Collected data
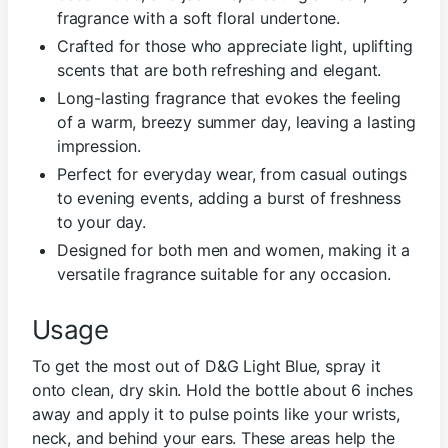
fragrance with a soft floral undertone.
Crafted for those who appreciate light, uplifting
scents that are both refreshing and elegant.
Long-lasting fragrance that evokes the feeling
of a warm, breezy summer day, leaving a lasting
impression.
Perfect for everyday wear, from casual outings
to evening events, adding a burst of freshness
to your day.
Designed for both men and women, making it a
versatile fragrance suitable for any occasion.
Usage
To get the most out of D&G Light Blue, spray it
onto clean, dry skin. Hold the bottle about 6 inches
away and apply it to pulse points like your wrists,
neck, and behind your ears. These areas help the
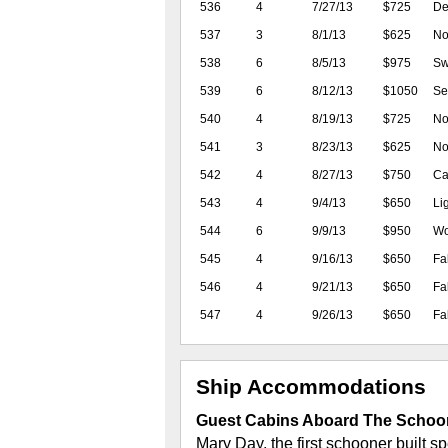
536
4
7/27/13
$725
De
537
3
8/1/13
$625
No 
538
6
8/5/13
$975
Sw
539
6
8/12/13
$1050
Se
540
4
8/19/13
$725
No
541
3
8/23/13
$625
No 
542
4
8/27/13
$750
Ca
543
4
9/4/13
$650
Li
544
6
9/9/13
$950
Wo
545
4
9/16/13
$650
Fa
546
4
9/21/13
$650
Fa
547
4
9/26/13
$650
Fa
Ship Accommodations
Guest Cabins Aboard The Schoo
Mary Day, the first schooner built sp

WORK INSTRUCTIONS:
Go through the entries above and report how many lines hold the word "that". Nothing but the number is needed.

RESPONSE BOX:
2